Le catalogue papier - menacé d’extinction - a dû se réinventer.


On pourrait se dire qu’avec l’avènement du numérique, le catalogue papier serait en passe de disparaître totalement.

En 1928, La Redoute sortait son premier catalogue de vente par correspondance.

Photo extraite de l'article de Julien Gilman pour La Voix du Nord

LE BIG BOOK EST MORT !

Il est vrai que nous ne trouvons plus dans nos foyers l’énorme catalogue de La Redoute qui distribuait parfois jusqu’à 15 millions de ses exemplaires dans nos boîtes aux lettres : les bibles des fashionistas des années 90 se sont effacées au profit de l’e-boutique.

Nous le constatons chaque jour, pour chacun de nos achats : nous consommons différemment de nos aînés. Grâce à Internet, nous multiplions la recherche d’informations pour sélectionner, comparer, évaluer, faire un choix et enfin, acheter.

Le big book a bien des défauts :

  • sa lourdeur éditoriale : il est fastidieux et coûteux à produire - qu’il s’agisse de sa conception ou de ses mises à jour - et à distribuer massivement.

  • sa linéarité : il n’offre qu’une seule classification imposée de ses offres et hiérarchisait celles-ci de manière définitive, et ses codes graphiques sont relativement figés.

  • son manque de souplesse : il n’autorise pas l’introduction de nouveautés au gré des tendances ni de faire évoluer rapidement les prix face à la concurrence.

...Que le catalogue numérique est venu palier :

  • Facile à mettre en oeuvre, l’on peut rapidement actualiser ses offres - son mix produits / services / prix.

  • Bien moins cher à réaliser, il est disponible partout immédiatement, tout en présentant un maximum d’informations pratiques, ludiques et techniques à l’intention des clients.

  • Enfin, son ergonomie permet aux clients de naviguer simplement, d’affiner leurs recherches selon leurs préférences et besoins spécifiques et de comparer plus aisément leurs sélections.

VIVE LA BROCHURE !

Qu’on ne s’y méprenne pas ! En soi, le consommateur d’aujourd’hui n’est pas opposé au catalogue papier : près de 87 % des Français continuent d’en consulter régulièrement*. Les poids lourds de la vente par correspondance ne sont pas non plus devenus de “pure player” et certains spécialistes de la vente en ligne, comme Amazon, souhaitent même lancer leurs catalogues !

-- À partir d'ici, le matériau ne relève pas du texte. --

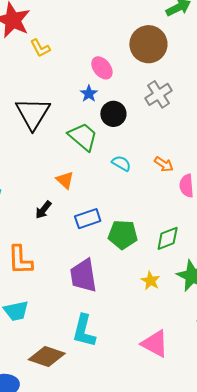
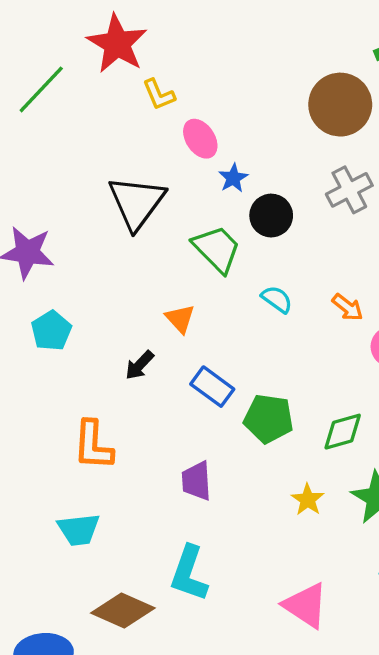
pink ellipse: (102, 68) -> (200, 139), moved
blue rectangle: (88, 219) -> (212, 387), turned 50
purple trapezoid: (83, 276) -> (196, 481), size x0.7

Les consommateurs conservent une relation affective particulière au papier. En effet, face à la versatilité des offres du web, le consommateur est enclin à considérer le catalogue papier comme un objet rassurant, d’autant plus s’il est beau et plaisamment conçu. Vecteur d’image de marque, il donne un sentiment de stabilité et de sérieux du vendeur.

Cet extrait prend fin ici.